She frowned as she poured water into the washbasin. It wasn’t fatigue that caused the vague disquiet that nagged at her. She’d learned to survive on very little sleep while she cared for her dying “aunt Mary.”

No, it was the lingering effects of working for so many hours in such close proximity to the Earl of Beaulieu—a man who exuded an almost palpable aura of power—that left her so uneasy.

He’d not recognized her, she was sure. Even when he looked her full in the face this morning, she’d read only surprise in his eyes—surprise, she assumed, that she was not the aged crone he had evidently taken her to be. An impression she, of course, had done her best to instill and one he might harbor yet if she’d not stupidly looked up.

A flash of irritation stabbed her. She’d grown too complacent of late, forgotten to keep her head demurely lowered whenever there might be strangers about.

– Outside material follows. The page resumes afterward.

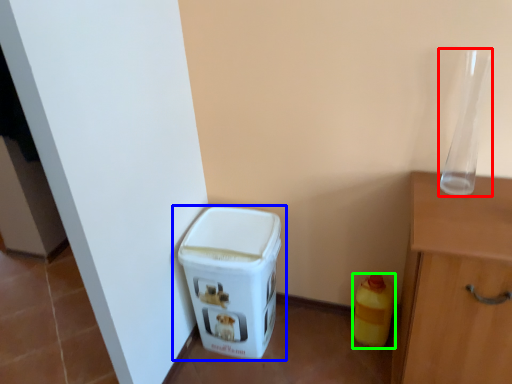 Question: Based on their relative distances, which object is farther from glass vase (highlighted by a red box)? Choose from waste container (highlighted by a blue box) and bottle (highlighted by a green box).

Choices:
 (A) waste container
 (B) bottle

Answer: (A)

‘Twas too late to repair that lapse. However, despite discovering her to be younger than he’d expected, there was still no reason he should not, as everyone else around Merriville had done, accept her as exactly what she claimed to be, the widowed cousin of the retired governess whose cottage she had inherited.

She felt again a wave of grief for the woman who had been nurse, friend and savior. That gentle lady, sister of Laura’s own governess, who had taken in a gravely ill fugitive and given her back not just life, but a new identity and the possibility of a future. Who’d become her mentor, training Laura to a skill which enabled her to support herself. And finally, the benefactor who’d willed her this cottage, safe haven in which to begin over again.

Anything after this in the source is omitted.